◆ Required action:
One number is the whole answer: the tally of lines in the records that include the word "dialog".

◆ Material for the task:
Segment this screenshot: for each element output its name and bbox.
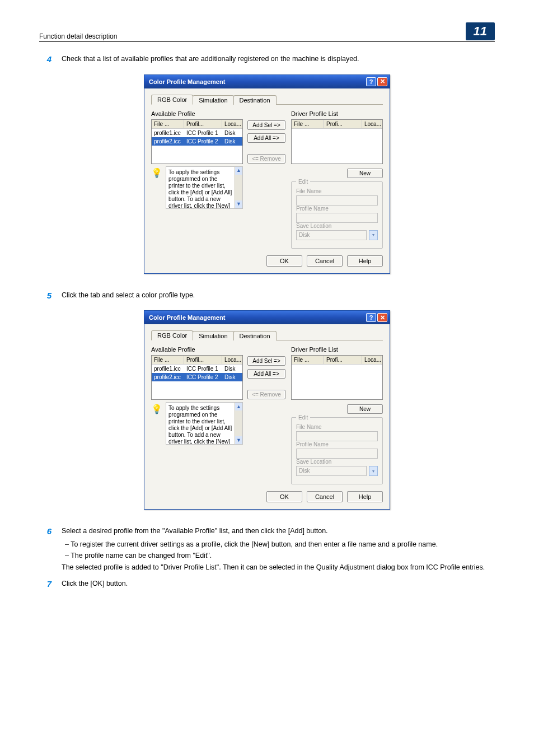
chevron-down-icon[interactable]: ▾ xyxy=(369,230,378,240)
step-4-text: Check that a list of available profiles … xyxy=(62,54,495,64)
add-all-button[interactable]: Add All => xyxy=(247,133,285,143)
step-6-after: The selected profile is added to "Driver… xyxy=(62,563,495,573)
titlebar-close-button[interactable]: ✕ xyxy=(377,313,387,322)
lightbulb-icon: 💡 xyxy=(151,402,162,416)
step-6-sub2: – The profile name can be changed from "… xyxy=(72,551,495,561)
col-file[interactable]: File ... xyxy=(152,120,184,128)
table-row[interactable]: profile2.icc ICC Profile 2 Disk xyxy=(152,373,242,381)
help-button[interactable]: Help xyxy=(347,491,383,502)
edit-group: Edit File Name Profile Name Save Locatio… xyxy=(291,417,383,484)
available-profile-label: Available Profile xyxy=(151,346,243,353)
file-name-label: File Name xyxy=(296,188,378,194)
scrollbar[interactable]: ▲ ▼ xyxy=(235,167,242,208)
new-button[interactable]: New xyxy=(347,404,383,414)
step-6-text: Select a desired profile from the "Avail… xyxy=(62,526,495,536)
save-location-label: Save Location xyxy=(296,223,378,229)
chapter-number-badge: 11 xyxy=(466,22,495,40)
remove-button[interactable]: <= Remove xyxy=(247,390,285,399)
help-text-box: To apply the settings programmed on the … xyxy=(166,166,243,209)
titlebar-help-button[interactable]: ? xyxy=(366,313,376,322)
col-location[interactable]: Loca... xyxy=(222,120,241,128)
step-number-7: 7 xyxy=(39,579,62,592)
tab-simulation[interactable]: Simulation xyxy=(193,95,233,105)
tab-destination[interactable]: Destination xyxy=(233,95,277,105)
profile-name-label: Profile Name xyxy=(296,441,378,447)
edit-group-title: Edit xyxy=(296,414,310,421)
table-row[interactable]: profile1.icc ICC Profile 1 Disk xyxy=(152,365,242,373)
col-profile[interactable]: Profil... xyxy=(184,120,222,128)
new-button[interactable]: New xyxy=(347,169,383,178)
titlebar-close-button[interactable]: ✕ xyxy=(377,77,387,86)
scroll-up-icon[interactable]: ▲ xyxy=(235,403,243,410)
ok-button[interactable]: OK xyxy=(266,491,302,502)
profile-name-input[interactable] xyxy=(296,213,378,223)
step-5-text: Click the tab and select a color profile… xyxy=(62,291,495,301)
step-6-sub1: – To register the current driver setting… xyxy=(72,540,495,550)
help-button[interactable]: Help xyxy=(347,255,383,267)
help-text-box: To apply the settings programmed on the … xyxy=(166,402,243,445)
color-profile-dialog: Color Profile Management ? ✕ RGB Color S… xyxy=(144,310,390,510)
step-7-text: Click the [OK] button. xyxy=(62,579,495,589)
save-location-label: Save Location xyxy=(296,459,378,465)
available-profile-label: Available Profile xyxy=(151,110,243,117)
driver-profile-list-label: Driver Profile List xyxy=(291,346,383,353)
color-profile-dialog: Color Profile Management ? ✕ RGB Color S… xyxy=(144,74,390,274)
save-location-select[interactable]: Disk xyxy=(296,466,367,476)
file-name-input[interactable] xyxy=(296,431,378,441)
col-location[interactable]: Loca... xyxy=(362,120,381,128)
tab-destination[interactable]: Destination xyxy=(233,331,277,340)
titlebar-help-button[interactable]: ? xyxy=(366,77,376,86)
step-number-5: 5 xyxy=(39,291,62,304)
cancel-button[interactable]: Cancel xyxy=(307,491,343,502)
tab-rgb-color[interactable]: RGB Color xyxy=(151,95,193,105)
step-number-6: 6 xyxy=(39,526,62,576)
edit-group: Edit File Name Profile Name Save Locatio… xyxy=(291,181,383,249)
dialog-title: Color Profile Management xyxy=(149,78,365,85)
col-profile[interactable]: Profi... xyxy=(324,120,362,128)
profile-name-input[interactable] xyxy=(296,449,378,459)
col-file[interactable]: File ... xyxy=(292,120,324,128)
add-sel-button[interactable]: Add Sel => xyxy=(247,356,285,366)
dialog-title: Color Profile Management xyxy=(149,314,365,321)
table-row[interactable]: profile1.icc ICC Profile 1 Disk xyxy=(152,129,242,137)
driver-profile-list[interactable]: File ... Profi... Loca... xyxy=(291,119,383,164)
profile-name-label: Profile Name xyxy=(296,206,378,212)
ok-button[interactable]: OK xyxy=(266,255,302,267)
driver-profile-list-label: Driver Profile List xyxy=(291,110,383,117)
lightbulb-icon: 💡 xyxy=(151,166,162,180)
driver-profile-list[interactable]: File ... Profi... Loca... xyxy=(291,355,383,400)
file-name-input[interactable] xyxy=(296,195,378,206)
header-section: Function detail description xyxy=(39,32,117,40)
table-row[interactable]: profile2.icc ICC Profile 2 Disk xyxy=(152,137,242,146)
scroll-up-icon[interactable]: ▲ xyxy=(235,167,243,175)
step-number-4: 4 xyxy=(39,54,62,68)
add-sel-button[interactable]: Add Sel => xyxy=(247,120,285,130)
cancel-button[interactable]: Cancel xyxy=(307,255,343,267)
scroll-down-icon[interactable]: ▼ xyxy=(235,436,243,444)
add-all-button[interactable]: Add All => xyxy=(247,369,285,379)
scrollbar[interactable]: ▲ ▼ xyxy=(235,403,242,444)
file-name-label: File Name xyxy=(296,424,378,430)
edit-group-title: Edit xyxy=(296,179,310,185)
available-profile-list[interactable]: File ... Profil... Loca... profile1.icc … xyxy=(151,355,243,400)
scroll-down-icon[interactable]: ▼ xyxy=(235,200,243,208)
chevron-down-icon[interactable]: ▾ xyxy=(369,466,378,476)
remove-button[interactable]: <= Remove xyxy=(247,154,285,164)
tab-rgb-color[interactable]: RGB Color xyxy=(151,330,193,340)
available-profile-list[interactable]: File ... Profil... Loca... profile1.icc … xyxy=(151,119,243,164)
tab-simulation[interactable]: Simulation xyxy=(193,331,233,340)
save-location-select[interactable]: Disk xyxy=(296,230,367,240)
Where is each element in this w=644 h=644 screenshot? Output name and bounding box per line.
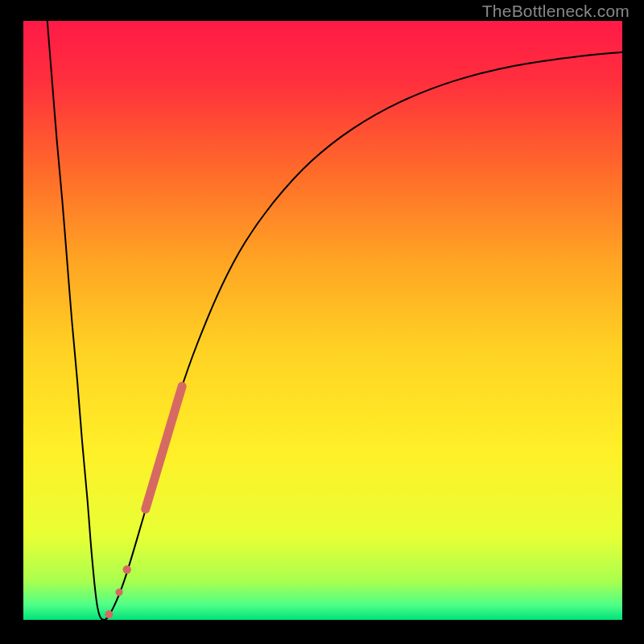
chart-frame: TheBottleneck.com xyxy=(0,0,644,644)
highlight-dot-upper xyxy=(123,565,131,573)
highlight-dot-lower xyxy=(105,610,113,618)
highlight-dot-mid xyxy=(115,588,122,596)
watermark-text: TheBottleneck.com xyxy=(482,2,630,21)
plot-area xyxy=(23,21,622,620)
gradient-background xyxy=(23,21,622,620)
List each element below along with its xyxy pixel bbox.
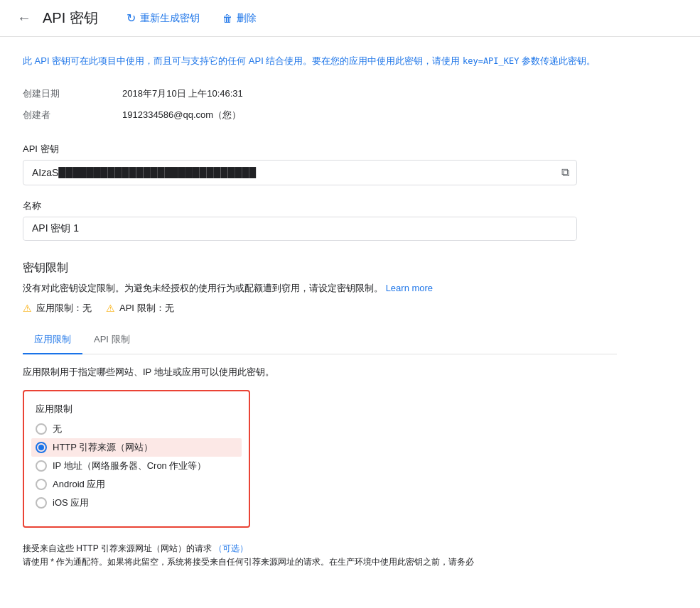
radio-android[interactable]: Android 应用 [36, 478, 237, 491]
warning-row: ⚠ 应用限制：无 ⚠ API 限制：无 [23, 302, 617, 315]
main-content: 此 API 密钥可在此项目中使用，而且可与支持它的任何 API 结合使用。要在您… [0, 37, 640, 586]
radio-ip-circle [36, 460, 47, 472]
meta-table: 创建日期 2018年7月10日 上午10:46:31 创建者 191233458… [23, 83, 617, 126]
name-input-wrap [23, 217, 577, 241]
radio-none-circle [36, 423, 47, 435]
created-label: 创建日期 [23, 87, 122, 100]
radio-none-label: 无 [53, 423, 62, 435]
radio-ip[interactable]: IP 地址（网络服务器、Cron 作业等） [36, 460, 237, 472]
api-key-label: API 密钥 [23, 143, 617, 156]
api-key-input-wrap: ⧉ [23, 160, 577, 185]
radio-android-circle [36, 479, 47, 490]
delete-label: 删除 [237, 12, 257, 25]
page-header: ← API 密钥 ↻ 重新生成密钥 🗑 删除 [0, 0, 700, 37]
name-label: 名称 [23, 200, 617, 212]
footer-line1: 接受来自这些 HTTP 引荐来源网址（网站）的请求 [23, 543, 212, 553]
trash-icon: 🗑 [222, 13, 232, 24]
footer-optional-link[interactable]: （可选） [214, 543, 248, 553]
footer-text: 接受来自这些 HTTP 引荐来源网址（网站）的请求 （可选） 请使用 * 作为通… [23, 542, 617, 569]
warning-app-text: 应用限制：无 [36, 302, 92, 315]
creator-label: 创建者 [23, 109, 122, 121]
name-section: 名称 [23, 200, 617, 241]
delete-button[interactable]: 🗑 删除 [222, 12, 257, 25]
creator-value: 1912334586@qq.com（您） [122, 109, 241, 121]
warning-app-icon: ⚠ [23, 303, 32, 314]
footer-line2: 请使用 * 作为通配符。如果将此留空，系统将接受来自任何引荐来源网址的请求。在生… [23, 557, 474, 567]
back-button[interactable]: ← [17, 10, 31, 26]
meta-row-creator: 创建者 1912334586@qq.com（您） [23, 104, 617, 126]
radio-http-label: HTTP 引荐来源（网站） [53, 441, 153, 454]
radio-ios[interactable]: iOS 应用 [36, 496, 237, 509]
api-key-input[interactable] [23, 161, 554, 184]
page-title: API 密钥 [43, 9, 98, 28]
restriction-box-title: 应用限制 [36, 403, 237, 416]
copy-button[interactable]: ⧉ [554, 161, 576, 185]
refresh-icon: ↻ [126, 11, 136, 25]
api-key-section: API 密钥 ⧉ [23, 143, 617, 185]
radio-none[interactable]: 无 [36, 423, 237, 435]
warning-app: ⚠ 应用限制：无 [23, 302, 92, 315]
created-value: 2018年7月10日 上午10:46:31 [122, 87, 243, 100]
info-paragraph: 此 API 密钥可在此项目中使用，而且可与支持它的任何 API 结合使用。要在您… [23, 54, 617, 69]
restriction-box: 应用限制 无 HTTP 引荐来源（网站） IP 地址（网络服务器、Cron 作业… [23, 390, 250, 528]
info-line1: 此 API 密钥可在此项目中使用，而且可与支持它的任何 API 结合使用。要在您… [23, 55, 460, 66]
info-code: key=API_KEY [463, 56, 519, 66]
tab-api-restrictions[interactable]: API 限制 [82, 326, 141, 354]
warning-api-icon: ⚠ [106, 303, 115, 314]
meta-row-created: 创建日期 2018年7月10日 上午10:46:31 [23, 83, 617, 104]
info-line2: 参数传递此密钥。 [522, 55, 596, 66]
restriction-description: 没有对此密钥设定限制。为避免未经授权的使用行为或配额遭到窃用，请设定密钥限制。 … [23, 281, 617, 296]
restrictions-title: 密钥限制 [23, 261, 617, 276]
warning-api: ⚠ API 限制：无 [106, 302, 174, 315]
name-input[interactable] [23, 217, 576, 240]
radio-ios-circle [36, 497, 47, 509]
radio-http[interactable]: HTTP 引荐来源（网站） [31, 438, 242, 457]
radio-ip-label: IP 地址（网络服务器、Cron 作业等） [53, 460, 206, 472]
regenerate-button[interactable]: ↻ 重新生成密钥 [126, 11, 200, 25]
tab-description: 应用限制用于指定哪些网站、IP 地址或应用可以使用此密钥。 [23, 366, 617, 379]
tabs-bar: 应用限制 API 限制 [23, 326, 617, 354]
learn-more-link[interactable]: Learn more [386, 283, 433, 293]
tab-app-restrictions[interactable]: 应用限制 [23, 326, 82, 354]
regenerate-label: 重新生成密钥 [140, 12, 200, 25]
warning-api-text: API 限制：无 [119, 302, 174, 315]
radio-android-label: Android 应用 [53, 478, 105, 491]
radio-http-circle [36, 442, 47, 453]
radio-ios-label: iOS 应用 [53, 496, 89, 509]
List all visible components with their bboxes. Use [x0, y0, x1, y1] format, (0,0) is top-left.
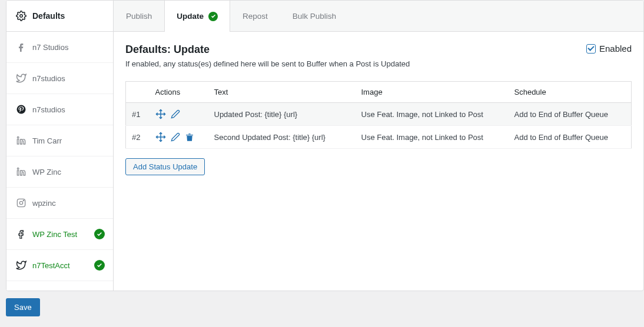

◆ Solution for this problem:
4